『ドクターナーコ』

全身麻酔を打たれ中枢神経にまで作用するような女性に出会うことがある。
些細な動きで大変な量の微睡みを周囲へ振り撒き、何気ない言葉で男を支配してしまう。
チームに加わった女性外科医は、底なしの謎に包まれていた。
「長沢、失敗しません」その一言で命の全責任を担い、宣言通り失敗しない。
人呼んで『ドクターナーコ』、弱冠三十歳にも満たない天才外科医である。

その日、僕は麻酔医としての激務を終え、午後二時を回った頃に昼食へありつくことができた。
疲労の溜まった眼球に、ラーメンのナルトが襲いかかる。
一瞬起こった目眩を堪え、閑散とするテーブルに目を向けた。
長沢菜々香の後ろ姿が確認できた。
「はい、ラーメンセット」
食堂のおばちゃんが、半チャーハンをトレイに乗せた。
「ありがとうございます」
僕はトレイを持ち上げ、菜々香の元へ向かう。
「おつかれ〜」と背後から声をかけ相席しようと思ったが、やめた。
テーブルにトレイが二つあり、どちらもまだ手が付けられていなかった。
どうやら先客がいるようだ。

僕は菜々香の横を通り過ぎ、二つ離れたテーブルへ座った。
菜々香はまだ食べ物に手を付けていない。おいしそうな笑顔で二つの料理を見比べていた。
手術中には見せない顔だ。
「あ、先生。一緒に食べますか」
菜々香がこちらに気づいた。
「遠慮しとくよ、誰かが一緒なんだろ?」
「いいえ、私一人です」
「じゃあ何でカレーとトンカツ定食があるんだ」
「食べるからです」

「お前、オペした後によく食えるな」
僕が半チャーハンを食べ終えるよりも前に、菜々香はトンカツ定食とカレーを平らげていた。
「そのラーメン貰ってもいいですか」
もうここまで来ると、怖い。気の狂いから食欲が暴走しているようにしか見えない。
「長沢くん、君、今日で七連勤だろ。
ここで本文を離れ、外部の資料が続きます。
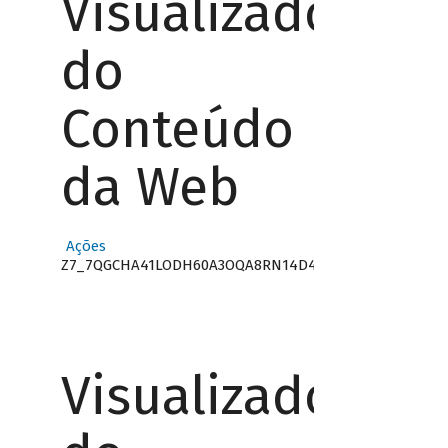
Visualizador
do
Conteúdo
da Web
Ações
Z7_7QGCHA41LODH60A3OQA8RN14D4
Visualizador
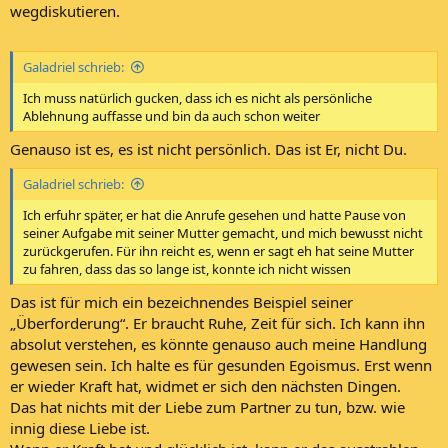
wegdiskutieren.
Galadriel schrieb:
Ich muss natürlich gucken, dass ich es nicht als persönliche
Ablehnung auffasse und bin da auch schon weiter
Genauso ist es, es ist nicht persönlich. Das ist Er, nicht Du.
Galadriel schrieb:
Ich erfuhr später, er hat die Anrufe gesehen und hatte Pause von
seiner Aufgabe mit seiner Mutter gemacht, und mich bewusst nicht
zurückgerufen. Für ihn reicht es, wenn er sagt eh hat seine Mutter
zu fahren, dass das so lange ist, konnte ich nicht wissen
Das ist für mich ein bezeichnendes Beispiel seiner
„Überforderung“. Er braucht Ruhe, Zeit für sich. Ich kann ihn
absolut verstehen, es könnte genauso auch meine Handlung
gewesen sein. Ich halte es für gesunden Egoismus. Erst wenn
er wieder Kraft hat, widmet er sich den nächsten Dingen.
Das hat nichts mit der Liebe zum Partner zu tun, bzw. wie
innig diese Liebe ist.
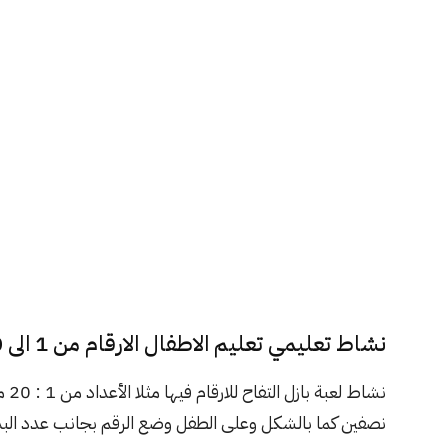
نشاط تعليمي تعليم الاطفال الارقام من 1 الى 20
نشاط لعبة بازل التفاح للارقام فيها مثلا الأعداد من 1 : 20 مقسمة إلى
نصفين كما بالشكل وعلى الطفل وضع الرقم بجانب عدد البذو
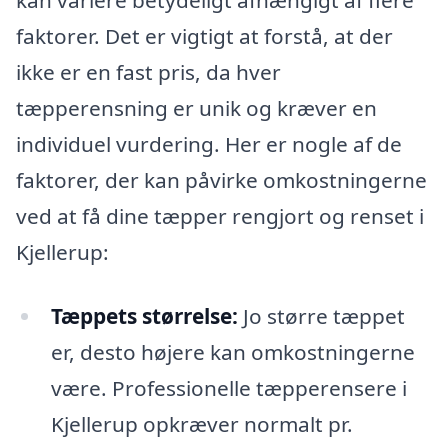
kan variere betydeligt afhængigt af flere
faktorer. Det er vigtigt at forstå, at der
ikke er en fast pris, da hver
tæpperensning er unik og kræver en
individuel vurdering. Her er nogle af de
faktorer, der kan påvirke omkostningerne
ved at få dine tæpper rengjort og renset i
Kjellerup:
Tæppets størrelse:
Jo større tæppet
er, desto højere kan omkostningerne
være. Professionelle tæpperensere i
Kjellerup opkræver normalt pr.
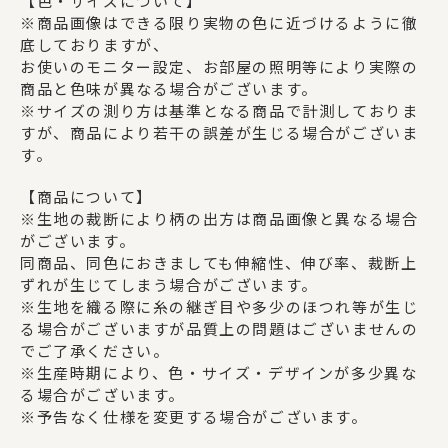
【色・サイズについて】
※商品画像はできる限り実物の色に近づけるように徹
底しておりますが、
お使いのモニター設定、お部屋の照明等により実際の
商品と色味が異なる場合がございます。
※サイズの測り方は基準となる商品で計測しておりま
すが、商品により若干の誤差が生じる場合がございま
す。
【商品について】
※生地の裁断により柄の出方は商品画像と異なる場合
がございます。
同商品、同色におきましても伸縮性、伸び率、裁断上
ずれが生じてしまう場合がございます。
※生地を織る際に糸の継ぎ目や多少のほつれ等が生じ
る場合がございますが品質上の問題はございませんの
でご了承ください。
※生産時期により、色・サイズ・デザインが多少異な
る場合がございます。
※予告なく仕様を変更する場合がございます。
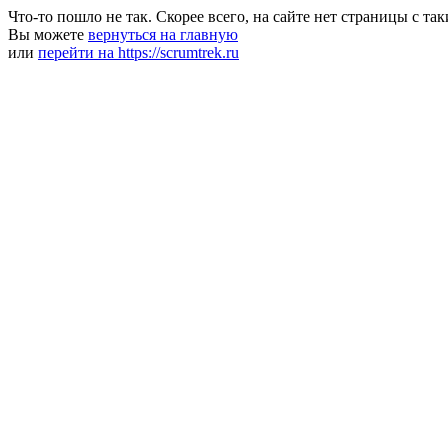
Что-то пошло не так. Скорее всего, на сайте нет страницы с та
Вы можете
вернуться на главную
или
перейти на https://scrumtrek.ru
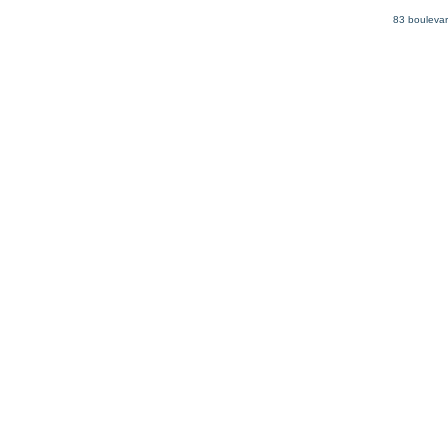
83 boulevar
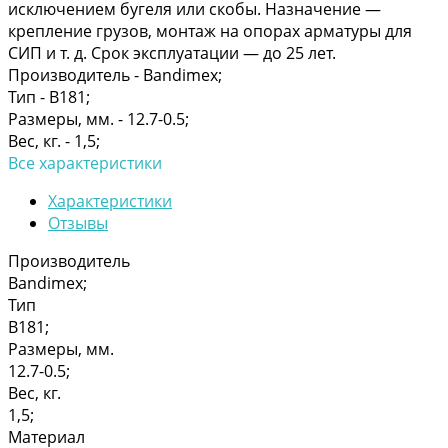
исключением бугеля или скобы. Назначение —
крепление грузов, монтаж на опорах арматуры для
СИП и т. д. Срок эксплуатации — до 25 лет.
Производитель -
Bandimex;
Тип -
В181;
Размеры, мм. -
12.7-0.5;
Вес, кг. -
1,5;
Все характеристики
Характеристики
Отзывы
Производитель
Bandimex;
Тип
В181;
Размеры, мм.
12.7-0.5;
Вес, кг.
1,5;
Материал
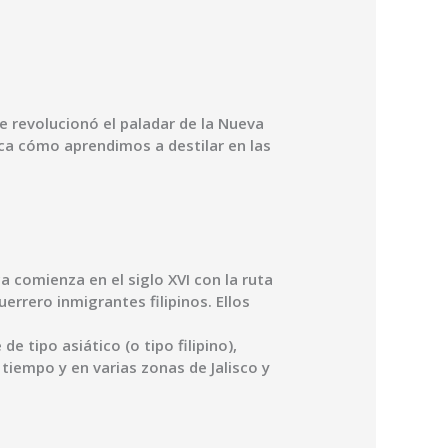
e revolucionó el paladar de la Nueva
lica cómo aprendimos a destilar en las
a comienza en el siglo XVI con la ruta
errero inmigrantes filipinos. Ellos
e tipo asiático (o tipo filipino),
tiempo y en varias zonas de Jalisco y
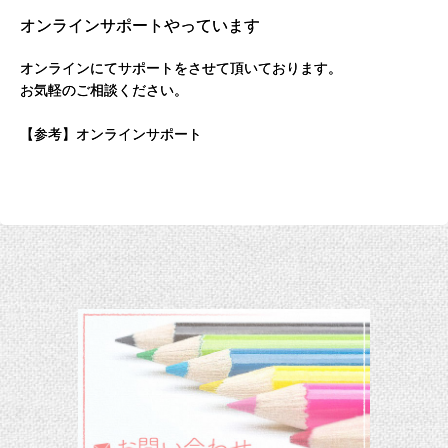
オンラインサポートやっています
オンラインにてサポートをさせて頂いております。
お気軽のご相談ください。
【参考】オンラインサポート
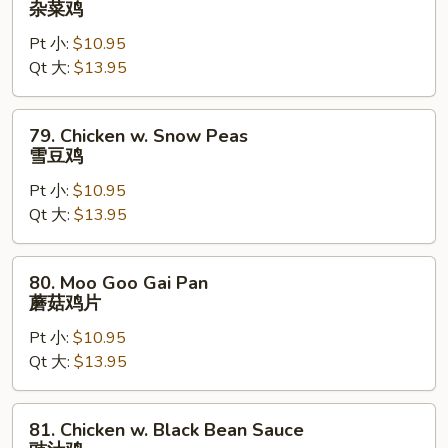
杂菜鸡
w.
Pt 小:
$10.95
Mixed
Qt 大:
$13.95
Vegetable
杂
菜
79.
79. Chicken w. Snow Peas
鸡
Chicken
雪豆鸡
w.
Pt 小:
$10.95
Snow
Qt 大:
$13.95
Peas
雪
豆
80.
80. Moo Goo Gai Pan
鸡
Moo
蘑菇鸡片
Goo
Pt 小:
$10.95
Gai
Qt 大:
$13.95
Pan
蘑
菇
81.
81. Chicken w. Black Bean Sauce
鸡
Chicken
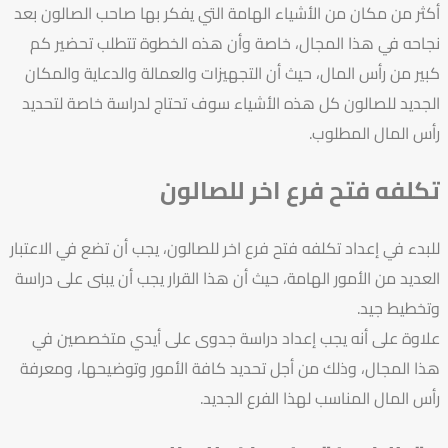
أكثر من مكان من الأشياء الهامة التي يفكر بها صاحب الصالون بعد
نجاحه في هذا المجال، خاصة وأن هذه الخطوة تتطلب تحضير كم
كبير من رأس المال، حيث أن التجهيزات والعمالة والدعاية والمكان
الجديد للصالون كل هذه الأشياء سوف تحتاج لدراسة خاصة لتحديد
رأس المال المطلوب.
تكلفه فتح فرع اخر للصالون
للبدء في إعداد تكلفه فتح فرع اخر للصالون، يجب أن تضع في الاعتبار
العديد من الأمور الهامة، حيث أن هذا القرار يجب أن يبنى على دراسة
وتخطيط جيد.
علاوة على أنه يجب إعداد دراسة جدوى على أيدي متخصصين في
هذا المجال، وذلك من أجل تحديد كافة الأمور وتوضيحها، ومعرفة
رأس المال المناسب لهذا الفرع الجديد.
そろそろ休んだほうがいいよ」
「大丈夫ですよ」
ラーメンをすすりながら平気な顔をしている。一体この華奢な体のどこに、別腹が存在しているのだろうか。
菜々香はスープを飲み干すと、立ち上がって言う。
「長沢、失敗しません」

そう、彼女は絶対に失敗しないのだ。
長い白衣は華麗に靡いて遠ざかっていった。